WORK TO BE COMPLETED
In the entries below, how many lines contain the string "large"? State the number and nothing else.

INFORMATION GIVEN
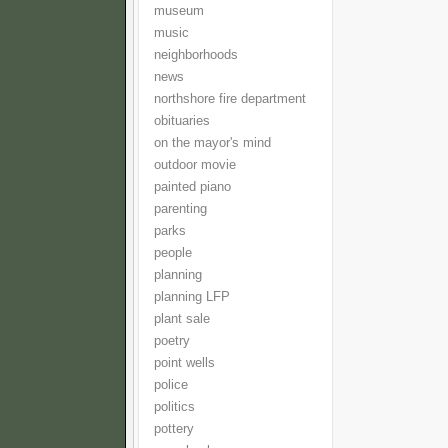
museum
music
neighborhoods
news
northshore fire department
obituaries
on the mayor's mind
outdoor movie
painted piano
parenting
parks
people
planning
planning LFP
plant sale
poetry
point wells
police
politics
pottery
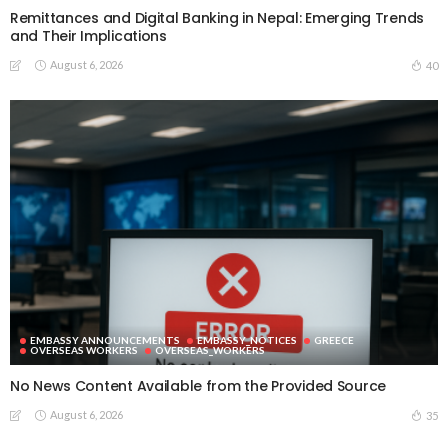
Remittances and Digital Banking in Nepal: Emerging Trends
and Their Implications
August 6, 2026
40
EMBASSY ANNOUNCEMENTS
EMBASSY_NOTICES
GREECE
OVERSEAS WORKERS
OVERSEAS_WORKERS
No News Content Available from the Provided Source
August 6, 2026
35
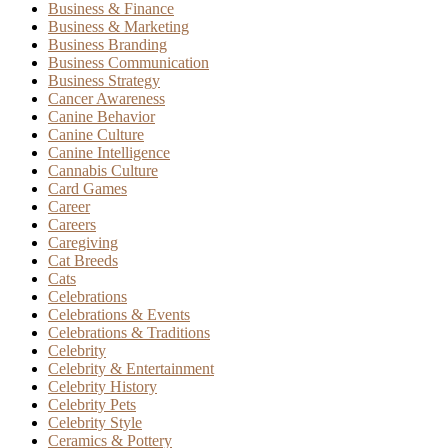
Business & Finance
Business & Marketing
Business Branding
Business Communication
Business Strategy
Cancer Awareness
Canine Behavior
Canine Culture
Canine Intelligence
Cannabis Culture
Card Games
Career
Careers
Caregiving
Cat Breeds
Cats
Celebrations
Celebrations & Events
Celebrations & Traditions
Celebrity
Celebrity & Entertainment
Celebrity History
Celebrity Pets
Celebrity Style
Ceramics & Pottery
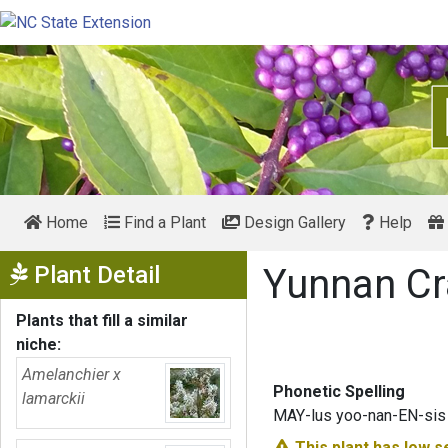
Home
Find a Plant
Design Gallery
Help
Show Menu
Plant Detail
Yunnan C
Plants that fill a similar
niche:
Amelanchier x
Phonetic Spelling
lamarckii
MAY-lus yoo-nan-EN-sis
This plant has
low s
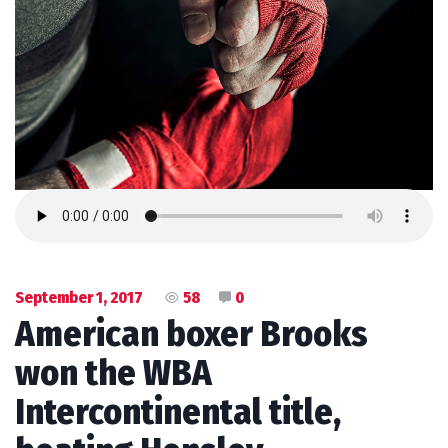
September 1, 2017
58
0
American boxer Brooks
won the WBA
Intercontinental title,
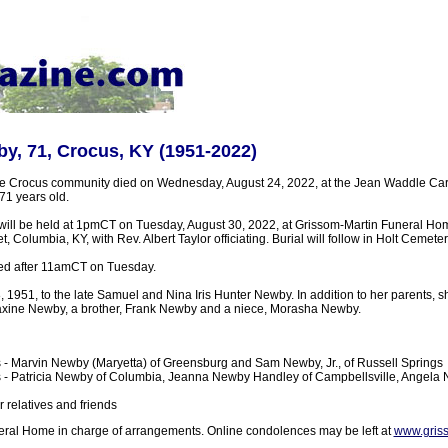
by, 71, Crocus, KY (1951-2022)
he Crocus community died on Wednesday, August 24, 2022, at the Jean Waddle Car
1 years old.
 will be held at 1pmCT on Tuesday, August 30, 2022, at Grissom-Martin Funeral Ho
, Columbia, KY, with Rev. Albert Taylor officiating. Burial will follow in Holt Cemete
sted after 11amCT on Tuesday.
 1951, to the late Samuel and Nina Iris Hunter Newby. In addition to her parents, 
Maxine Newby, a brother, Frank Newby and a niece, Morasha Newby.
 - Marvin Newby (Maryetta) of Greensburg and Sam Newby, Jr., of Russell Springs
s - Patricia Newby of Columbia, Jeanna Newby Handley of Campbellsville, Angela N
 relatives and friends
ral Home in charge of arrangements. Online condolences may be left at
www.gris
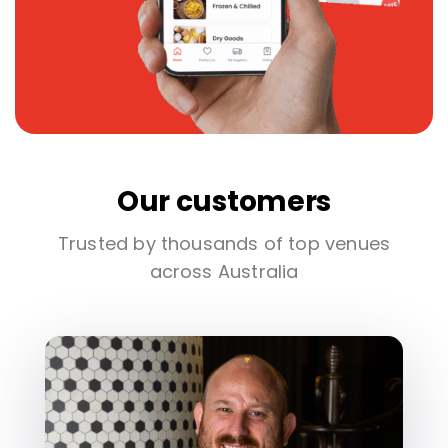
Our customers
Trusted by thousands of top venues
across Australia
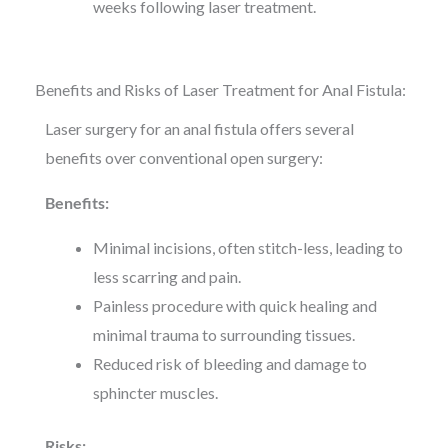
weeks following laser treatment.
Benefits and Risks of Laser Treatment for Anal Fistula:
Laser surgery for an anal fistula offers several
benefits over conventional open surgery:
Benefits:
Minimal incisions, often stitch-less, leading to
less scarring and pain.
Painless procedure with quick healing and
minimal trauma to surrounding tissues.
Reduced risk of bleeding and damage to
sphincter muscles.
Risks:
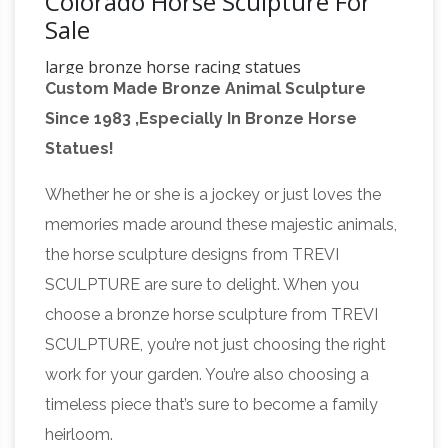
Colorado Horse Sculpture For
Sale
large bronze horse racing statues
Custom Made Bronze Animal Sculpture
contempory bronze horse …
bronze horse
Since 1983 ,Especially In Bronze Horse
factory horse statues australia for sale; bronze
Statues!
horse sculpture factory large horse sculpture …
large horse statues for sale denver colorado
Whether he or she is a jockey or just loves the
Discover ideas about Horse Sculpture
horse …
memories made around these majestic animals,
– pinterest.com
… Denver, Colorado … and sale
the horse sculpture designs from TREVI
in limited numbers subject to edition
SCULPTURE are sure to delight. When you
availability. Loose Horse by Julia Wager #art
choose a bronze horse sculpture from TREVI
#sculpture #animal #horse #bronze # …
SCULPTURE, you’re not just choosing the right
Wildlife – Bronze Sculptures and Bronze
work for your garden. You’re also choosing a
Statues | Veteran …
Wildlife bronze statues
timeless piece that’s sure to become a family
and sculptures for sale. … Quality bronze
heirloom.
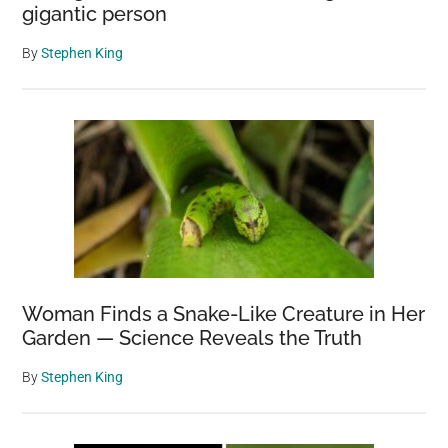
gigantic person
By
Stephen King
Woman Finds a Snake-Like Creature in Her
Garden — Science Reveals the Truth
By
Stephen King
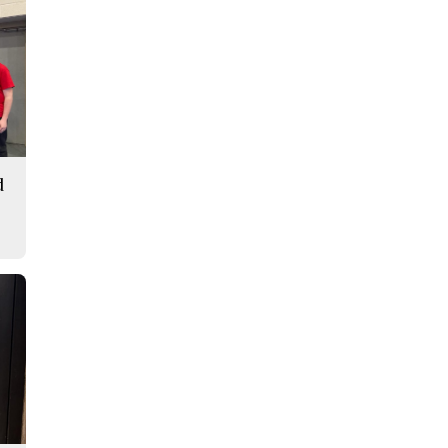
Story
d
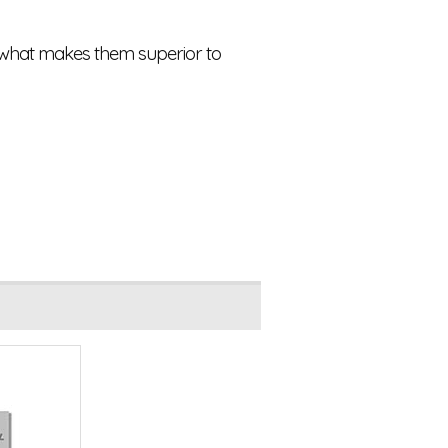
s what makes them superior to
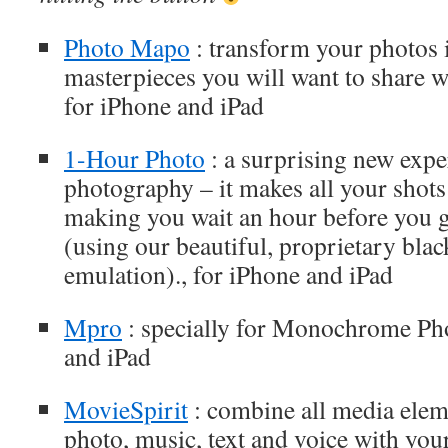
Photo Mapo
: transform your photos
masterpieces you will want to share w
for iPhone and iPad
1-Hour Photo
: a surprising new expe
photography – it makes all your shot
making you wait an hour before you ge
(using our beautiful, proprietary blac
emulation)., for iPhone and iPad
Mpro
: specially for Monochrome Ph
and iPad
MovieSpirit
: combine all media elem
photo, music, text and voice with your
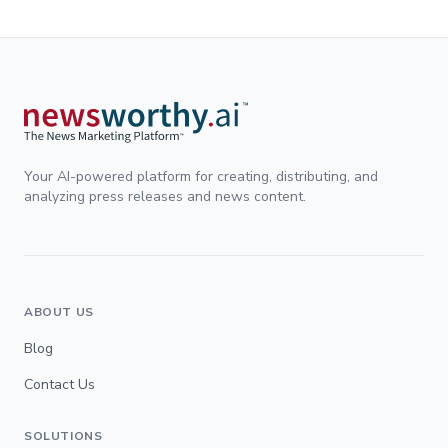
Your AI-powered platform for creating, distributing, and
analyzing press releases and news content.
ABOUT US
Blog
Contact Us
SOLUTIONS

TASK SOLUTION
3